A warm mode of gas accretion on forming galaxies

TL;DR

This study uses high-resolution cosmological simulations to reveal that a warm gas accretion mode is as significant as the cold mode in galaxy formation, challenging previous assumptions about dominant accretion processes.

Contribution

It demonstrates that effective thermal supernova feedback leads to a substantial warm accretion channel, contrasting with earlier models using less effective feedback schemes.

Findings

Warm accretion channel is as important as cold for galaxy growth.

Effective thermal feedback influences the prevalence of warm accretion.

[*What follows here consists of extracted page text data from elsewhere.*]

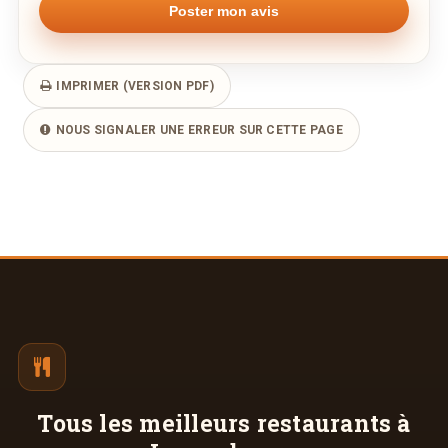
IMPRIMER (VERSION PDF)
NOUS SIGNALER UNE ERREUR SUR CETTE PAGE
Tous les meilleurs
restaurants à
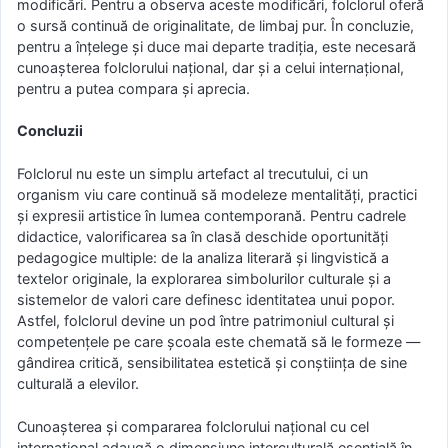
modificări. Pentru a observa aceste modificări, folclorul oferă
o sursă continuă de originalitate, de limbaj pur. În concluzie,
pentru a înțelege și duce mai departe tradiția, este necesară
cunoașterea folclorului național, dar și a celui internațional,
pentru a putea compara și aprecia.
Concluzii
Folclorul nu este un simplu artefact al trecutului, ci un
organism viu care continuă să modeleze mentalități, practici
și expresii artistice în lumea contemporană. Pentru cadrele
didactice, valorificarea sa în clasă deschide oportunități
pedagogice multiple: de la analiza literară și lingvistică a
textelor originale, la explorarea simbolurilor culturale și a
sistemelor de valori care definesc identitatea unui popor.
Astfel, folclorul devine un pod între patrimoniul cultural și
competențele pe care școala este chemată să le formeze —
gândirea critică, sensibilitatea estetică și conștiința de sine
culturală a elevilor.
Cunoașterea și compararea folclorului național cu cel
internațional adaugă o dimensiune interculturală esențială în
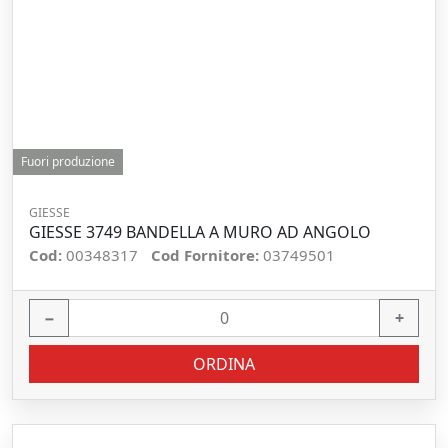
Fuori produzione
GIESSE
GIESSE 3749 BANDELLA A MURO AD ANGOLO
Cod:
00348317
Cod Fornitore:
03749501
−
+
ORDINA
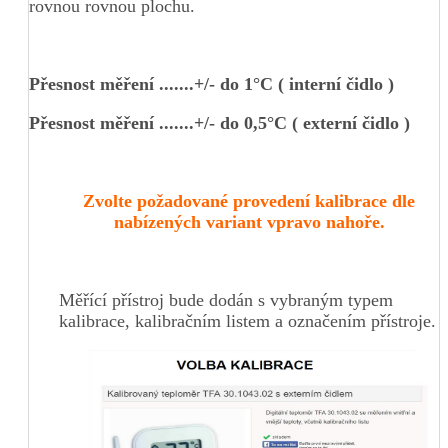
rovnou rovnou plochu.
Přesnost měření .......+/- do 1°C ( interní čidlo )
Přesnost měření .......+/- do 0,5°C ( externí čidlo )
Zvolte požadované provedení kalibrace dle
nabízených variant vpravo nahoře.
Měřící přístroj bude dodán s vybraným typem
kalibrace, kalibračním listem a označením přístroje.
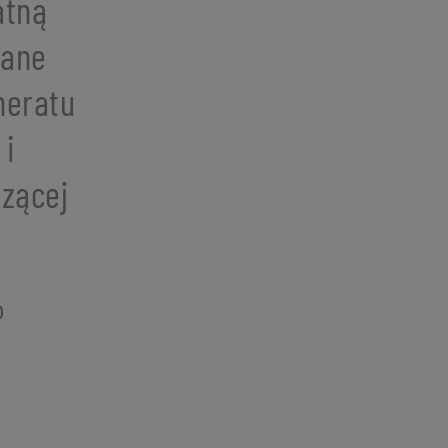
atną
wane
meratu
 i
czącej
)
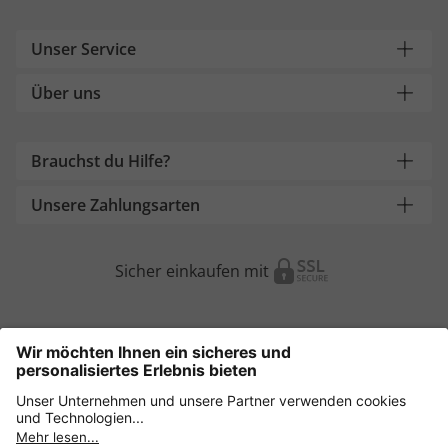
Unser Service
Über uns
Brauchst du Hilfe?
Unsere Zahlungsarten
Sicher einkaufen mit
Weitere Onlineshops
Österreich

Results challenge previous high-redshift accretion models.

Abstract

We present results from high--resolution cosmological hydrodynamical simulations of a Milky--Way-sized halo, aimed at studying the effect of feedback on the nature of gas accretion. Simulations include a model of inter-stellar medium and star formation, in which SN explosions provide effective thermal feedback. We distinguish between gas accretion onto the halo, which occurs when gas particles cross the halo virial radius, and gas accretion onto the central galaxy, which takes place when gas particles cross the inner one-tenth of the virial radius. Gas particles can be accreted through three different channels, depending on the maximum temperature value, $T_{\rm max}$, reached during the particles' past evolution: a cold channel for $T_{\rm max}<2.5 \times 10^5$ K, a hot one for $T>10^6$K, and a warm one for intermediate values of $T_{\rm max}$. We find that the warm channel is at least as important as the cold one for gas accretion onto the central galaxy. This result is at variance with previous findings that the cold mode dominates gas accretion at high redshift. We ascribe this difference to the different supernova feedback scheme implemented in our simulations. While results presented so far in the literature are based on uneffective SN thermal feedback schemes and/or the presence of a kinetic feedback, our simulations include only effective thermal feedback. We argue that observational detections of a warm accretion mode in the high--redshift circum-galactic medium would provide useful constraints on the nature of the feedback that regulates star formation in galaxies.